*** Excerpted data ***
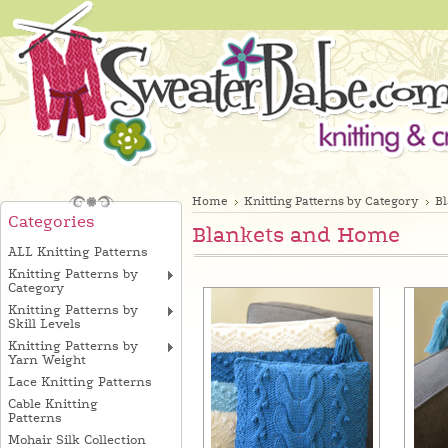
Home
Knitting Patterns by Category
B
Categories
Blankets and Home
ALL Knitting Patterns
Knitting Patterns by
Category
Knitting Patterns by
Skill Levels
Knitting Patterns by
Yarn Weight
Lace Knitting Patterns
Cable Knitting
Patterns
Mohair Silk Collection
*** End of Excerpted data ***
What you need to do:
Exactly as they appear above, print all the lines, but not the pictures.

Response to this exercise:
Home
Knitting Patterns by Category
B
Categories
Blankets and Home
ALL Knitting Patterns
Knitting Patterns by
Category
Knitting Patterns by
Skill Levels
Knitting Patterns by
Yarn Weight
Lace Knitting Patterns
Cable Knitting
Patterns
Mohair Silk Collection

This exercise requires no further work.